Che differenze ci sono tra pedalare in salita e camminare in montagna? Cosa preferisci tra le due attività?
A livello atletico sono due attività abbastanza diverse, soprattutto perché coinvolgono fasce muscolari diverse, quest’anno infatti mi sono allenato anche sulla corsa per poter salire il Rosa. La fatica è la stessa e sinceramente a me piace questa sensazione, quindi mi piacciono in ugual modo entrambe le attività, le apprezzo davvero molto perché mi danno la possibilità di esplorare nuovi posti e vedere paesaggi unici con velocità diverse. Sia a piedi che su due ruote sento un’incredibile sensazione di libertà, probabilmente è proprio per questo che mi piacciono così tanto.

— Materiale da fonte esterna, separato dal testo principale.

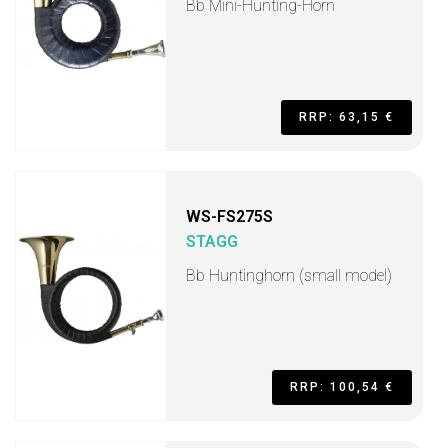
Bb Mini-Hunting-Horn
RRP: 63,15 €
WS-FS275S
STAGG
Bb Huntinghorn (small model)
RRP: 100,54 €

Preferisci pedalare solo o in compagnia?
Dipende, tante volte pedalo da solo perché fare fatica in silenzio fa bene al corpo e all’anima. Le più belle giornate passate sui pedali sono sicuramente quelle in compagnia, fortunatamente qui a Bergamo ci sono tantissimi ciclisti e organizzare delle pedalate in gruppo è molto semplice.
Che progetti hai per il futuro?
In futuro mi piacerebbe continuare a portare avanti il #biketomountain, soprattutto perché credo sia estremamente importante sensibilizzare le persone su questa tematica. Considerando che sono un sognatore e mi piace sognare in grande, chissà se riuscirò a salire anche il monte Bianco nello stesso stile del Rosa.